[Start of section]

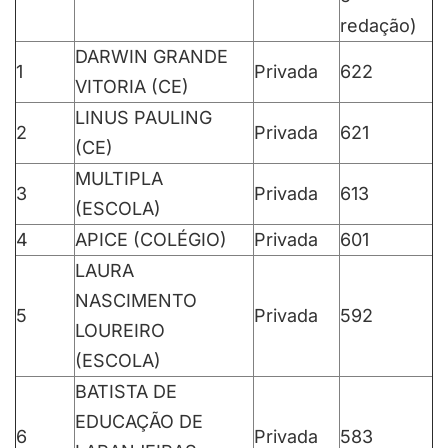
redação)
DARWIN GRANDE
1
Privada
622
VITORIA (CE)
LINUS PAULING
2
Privada
621
(CE)
MULTIPLA
3
Privada
613
(ESCOLA)
4
APICE (COLÉGIO)
Privada
601
LAURA
NASCIMENTO
5
Privada
592
LOUREIRO
(ESCOLA)
BATISTA DE
EDUCAÇÃO DE
6
Privada
583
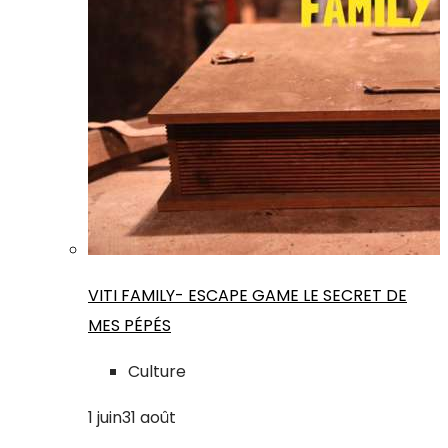
VITI FAMILY- ESCAPE GAME LE SECRET DE
MES PÉPÉS
Culture
1
juin
31
août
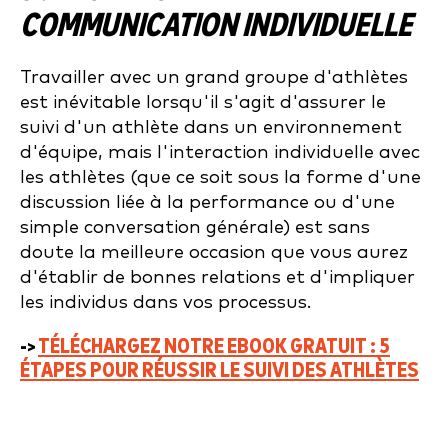
COMMUNICATION INDIVIDUELLE
Travailler avec un grand groupe d'athlètes
est inévitable lorsqu'il s'agit d'assurer le
suivi d'un athlète dans un environnement
d'équipe, mais l'interaction individuelle avec
les athlètes (que ce soit sous la forme d'une
discussion liée à la performance ou d'une
simple conversation générale) est sans
doute la meilleure occasion que vous aurez
d'établir de bonnes relations et d'impliquer
les individus dans vos processus.
->
TÉLÉCHARGEZ NOTRE EBOOK GRATUIT : 5
ÉTAPES POUR RÉUSSIR LE SUIVI DES ATHLÈTES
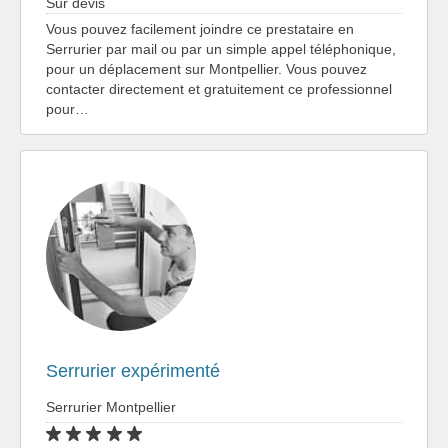
Sur devis
Vous pouvez facilement joindre ce prestataire en
Serrurier par mail ou par un simple appel téléphonique,
pour un déplacement sur Montpellier. Vous pouvez
contacter directement et gratuitement ce professionnel
pour…
Serrurier expérimenté
Serrurier Montpellier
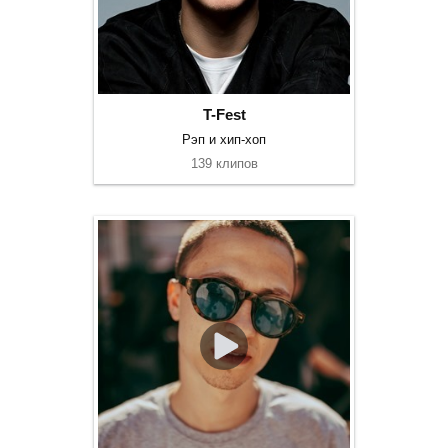
T-Fest
Рэп и хип-хоп
139 клипов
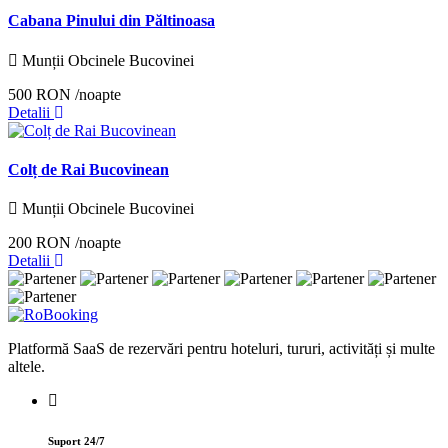
Cabana Pinului din Păltinoasa
Munții Obcinele Bucovinei
500 RON
/noapte
Detalii
Colț de Rai Bucovinean
Munții Obcinele Bucovinei
200 RON
/noapte
Detalii
Platformă SaaS de rezervări pentru hoteluri, tururi, activități și multe
altele.
Suport 24/7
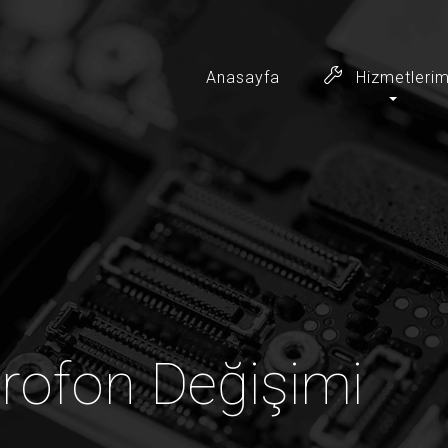
Anasayfa
Hizmetlerim
krofon Değişimi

[End of section]

*About this task*
Filter the records above and copy every line that contains the word "pouvez".

*Response below*
Vous pouvez facilement joindre ce prestataire en
pour un déplacement sur Montpellier. Vous pouvez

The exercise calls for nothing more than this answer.